Transfer Functions
Introduction: why transfer functions matter 🚗⚙️
students, imagine pressing the accelerator pedal in a car. You push one input, and the car responds by changing speed. But the response is not instant, and it depends on the engine, the gearbox, the mass of the car, and the road. In control and mechatronics, we need a way to describe how an input affects an output without tracking every tiny internal detail all the time.
That is where the transfer function comes in. A transfer function is a compact mathematical description of a system’s input-output behavior. It is one of the most important tools in system modelling because it links the physical system to the Laplace-transform viewpoint and helps engineers predict, analyze, and design control systems.
Learning objectives
By the end of this lesson, you should be able to:
- explain the main ideas and terminology behind transfer functions,
- apply reasoning and procedures related to transfer functions,
- connect transfer functions to system modelling,
- summarize how transfer functions fit into the broader topic,
- use examples related to transfer functions in control and mechatronics.

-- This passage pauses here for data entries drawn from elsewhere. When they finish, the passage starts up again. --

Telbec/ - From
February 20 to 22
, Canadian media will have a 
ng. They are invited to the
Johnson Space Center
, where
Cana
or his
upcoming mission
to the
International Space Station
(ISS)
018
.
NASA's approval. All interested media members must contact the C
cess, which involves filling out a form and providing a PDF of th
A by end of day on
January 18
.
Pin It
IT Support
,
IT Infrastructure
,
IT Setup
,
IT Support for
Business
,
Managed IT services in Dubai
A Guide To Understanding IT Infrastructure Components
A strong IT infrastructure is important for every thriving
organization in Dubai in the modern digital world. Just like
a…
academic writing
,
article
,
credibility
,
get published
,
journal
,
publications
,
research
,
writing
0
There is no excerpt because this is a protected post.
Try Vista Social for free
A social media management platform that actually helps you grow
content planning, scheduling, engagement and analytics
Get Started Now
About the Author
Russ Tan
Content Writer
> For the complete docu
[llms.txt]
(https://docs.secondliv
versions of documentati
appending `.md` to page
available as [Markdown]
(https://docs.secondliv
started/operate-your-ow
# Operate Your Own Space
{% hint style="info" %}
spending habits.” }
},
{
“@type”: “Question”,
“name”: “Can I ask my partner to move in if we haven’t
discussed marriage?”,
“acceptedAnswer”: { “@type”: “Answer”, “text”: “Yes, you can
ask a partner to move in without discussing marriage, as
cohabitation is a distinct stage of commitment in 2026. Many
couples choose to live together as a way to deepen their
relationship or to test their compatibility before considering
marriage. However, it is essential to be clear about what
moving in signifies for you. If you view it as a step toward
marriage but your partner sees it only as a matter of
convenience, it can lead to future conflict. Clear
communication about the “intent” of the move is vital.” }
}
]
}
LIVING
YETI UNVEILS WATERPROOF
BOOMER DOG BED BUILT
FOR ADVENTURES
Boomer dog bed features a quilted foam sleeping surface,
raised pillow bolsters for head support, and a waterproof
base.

What a transfer function is
A transfer function is the ratio of the Laplace transform of the output to the Laplace transform of the input, assuming all initial conditions are zero. If the input is $U(s)$ and the output is $Y(s)$, then the transfer function is written as
$$G(s)=\frac{Y(s)}{U(s)}$$
This formula means that the system itself is represented by $G(s)$, while $U(s)$ and $Y(s)$ describe the signals going into and coming out of the system.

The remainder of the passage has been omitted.